In Fouché's room on the following morning Desmarets laid before the minister a sheaf of documents proving Delavigne's treasonable correspondence with the Bourbons and containing evidence enough to bring a dozen heads to the guillotine.

As he looked through letter after letter that confirmed his convictions of the real identity of the conspirators, there was a tight-lipped smile on the livid face of the Minister of Police. At the end he looked up, frowning.

"Touching this fellow Lessart: What I don't understand, Desmarets, is why you were allowing him to get away."

"In a sense I felt I owed him something. He had discovered for me that receptacle of Delavigne's treasures, so cunningly hidden that I might have pulled the house down before finding it. Then he and Delavigne were birds of a feather, scoundrels both, and Delavigne certainly meant to kill him; so that he may be said to have acted, as he claimed, in self-defence.
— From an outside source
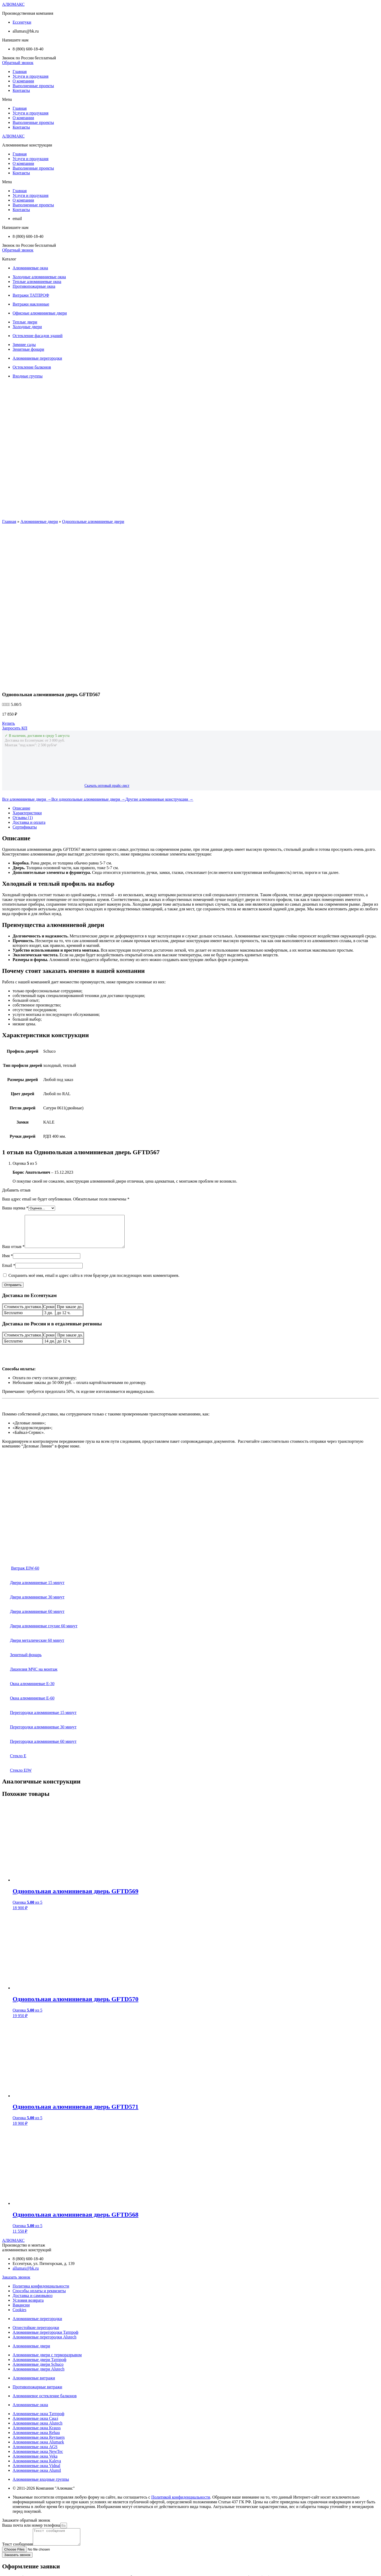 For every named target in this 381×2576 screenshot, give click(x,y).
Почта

My real reason, however, was that at that stage, being still without the evidence of Delavigne's Bourbon correspondence, I was anxious to be rid of the rascal before any disturbance might rouse the house, and so prevent me from obtaining it. For I knew that if I were caught there before I had got the evidence we should have trouble with the First Consul. Unfortunately for Lessart, I couldn't explain all this to him, and so the poor fool was caught by the recoil of his own rascality."